Return exactly the span of lines in the following data that opens with the line containing "congiunta a programmi e bandi internazionali." and closes with the line containing "per la cooperazione". Include nothing else.

BEGIN The records

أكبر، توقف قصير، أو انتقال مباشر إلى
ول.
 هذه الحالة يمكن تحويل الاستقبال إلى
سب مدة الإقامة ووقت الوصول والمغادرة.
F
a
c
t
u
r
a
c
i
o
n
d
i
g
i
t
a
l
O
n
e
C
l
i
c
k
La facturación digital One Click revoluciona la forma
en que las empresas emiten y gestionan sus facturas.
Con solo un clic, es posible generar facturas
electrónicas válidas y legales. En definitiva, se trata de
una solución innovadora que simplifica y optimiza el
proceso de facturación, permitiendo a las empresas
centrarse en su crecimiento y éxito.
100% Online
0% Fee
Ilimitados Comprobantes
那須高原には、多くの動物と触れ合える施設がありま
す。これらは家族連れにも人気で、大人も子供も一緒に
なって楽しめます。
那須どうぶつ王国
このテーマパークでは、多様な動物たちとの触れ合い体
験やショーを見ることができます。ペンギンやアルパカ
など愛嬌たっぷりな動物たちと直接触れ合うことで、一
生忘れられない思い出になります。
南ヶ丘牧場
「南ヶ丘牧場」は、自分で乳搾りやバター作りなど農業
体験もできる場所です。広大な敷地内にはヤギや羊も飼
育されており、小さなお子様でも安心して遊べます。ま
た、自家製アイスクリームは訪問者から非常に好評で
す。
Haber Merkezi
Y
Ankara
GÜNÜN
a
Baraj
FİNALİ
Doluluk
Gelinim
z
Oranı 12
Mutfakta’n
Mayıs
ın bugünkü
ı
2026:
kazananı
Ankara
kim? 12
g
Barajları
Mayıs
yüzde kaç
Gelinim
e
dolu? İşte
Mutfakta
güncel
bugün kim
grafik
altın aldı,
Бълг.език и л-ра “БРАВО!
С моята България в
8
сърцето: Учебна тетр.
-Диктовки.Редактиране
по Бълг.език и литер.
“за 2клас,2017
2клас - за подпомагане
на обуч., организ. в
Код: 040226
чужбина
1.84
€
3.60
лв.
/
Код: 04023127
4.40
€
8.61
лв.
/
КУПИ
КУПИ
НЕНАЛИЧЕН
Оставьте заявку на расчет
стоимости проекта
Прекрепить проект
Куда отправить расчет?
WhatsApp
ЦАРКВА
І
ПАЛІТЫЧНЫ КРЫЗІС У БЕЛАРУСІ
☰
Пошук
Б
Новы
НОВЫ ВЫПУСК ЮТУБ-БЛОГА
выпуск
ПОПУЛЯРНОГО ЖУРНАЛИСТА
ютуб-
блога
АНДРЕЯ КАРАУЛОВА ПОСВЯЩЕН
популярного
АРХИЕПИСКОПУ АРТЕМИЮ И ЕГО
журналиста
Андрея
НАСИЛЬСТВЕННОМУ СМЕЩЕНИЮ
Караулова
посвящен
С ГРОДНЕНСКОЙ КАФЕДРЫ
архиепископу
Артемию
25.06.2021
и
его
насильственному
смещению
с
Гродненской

END The records
BEGIN The records

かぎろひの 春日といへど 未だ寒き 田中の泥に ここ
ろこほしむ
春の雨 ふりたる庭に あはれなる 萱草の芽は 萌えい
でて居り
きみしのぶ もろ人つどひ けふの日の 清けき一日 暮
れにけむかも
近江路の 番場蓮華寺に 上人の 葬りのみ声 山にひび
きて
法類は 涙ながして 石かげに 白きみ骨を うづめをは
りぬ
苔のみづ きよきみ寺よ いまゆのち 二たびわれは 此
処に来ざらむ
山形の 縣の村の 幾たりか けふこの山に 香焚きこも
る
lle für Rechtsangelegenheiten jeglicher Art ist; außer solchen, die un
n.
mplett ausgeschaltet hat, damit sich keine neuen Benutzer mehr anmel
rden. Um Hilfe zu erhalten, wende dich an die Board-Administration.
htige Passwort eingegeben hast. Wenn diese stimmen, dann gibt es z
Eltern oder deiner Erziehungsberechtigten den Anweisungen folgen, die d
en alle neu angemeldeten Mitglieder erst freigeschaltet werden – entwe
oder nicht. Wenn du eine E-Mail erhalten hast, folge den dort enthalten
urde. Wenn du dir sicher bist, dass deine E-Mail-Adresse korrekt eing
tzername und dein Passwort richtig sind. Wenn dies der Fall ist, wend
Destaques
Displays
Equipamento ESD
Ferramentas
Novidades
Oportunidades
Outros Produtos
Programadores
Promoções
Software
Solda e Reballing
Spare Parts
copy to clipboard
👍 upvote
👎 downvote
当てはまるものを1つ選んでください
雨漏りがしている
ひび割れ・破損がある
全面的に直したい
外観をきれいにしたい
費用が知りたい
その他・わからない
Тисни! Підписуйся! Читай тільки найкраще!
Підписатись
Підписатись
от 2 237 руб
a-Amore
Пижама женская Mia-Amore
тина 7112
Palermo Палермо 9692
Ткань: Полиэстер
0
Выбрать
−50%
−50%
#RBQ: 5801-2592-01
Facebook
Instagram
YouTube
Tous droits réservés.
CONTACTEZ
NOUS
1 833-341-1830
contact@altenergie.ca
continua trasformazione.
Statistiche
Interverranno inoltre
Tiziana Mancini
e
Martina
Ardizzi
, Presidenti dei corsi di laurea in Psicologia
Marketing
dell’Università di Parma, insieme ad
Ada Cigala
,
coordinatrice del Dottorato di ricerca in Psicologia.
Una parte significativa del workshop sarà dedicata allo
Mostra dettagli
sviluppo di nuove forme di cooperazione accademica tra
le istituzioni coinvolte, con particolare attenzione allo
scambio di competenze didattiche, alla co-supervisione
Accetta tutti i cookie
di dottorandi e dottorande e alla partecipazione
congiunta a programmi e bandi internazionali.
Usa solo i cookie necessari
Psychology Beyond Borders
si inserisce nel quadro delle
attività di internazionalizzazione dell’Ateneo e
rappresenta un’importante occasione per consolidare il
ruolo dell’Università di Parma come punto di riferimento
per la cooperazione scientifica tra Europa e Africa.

END The records

→ **Completed exercise**:
congiunta a programmi e bandi internazionali.
Usa solo i cookie necessari
Psychology Beyond Borders
si inserisce nel quadro delle
attività di internazionalizzazione dell’Ateneo e
rappresenta un’importante occasione per consolidare il
ruolo dell’Università di Parma come punto di riferimento
per la cooperazione scientifica tra Europa e Africa.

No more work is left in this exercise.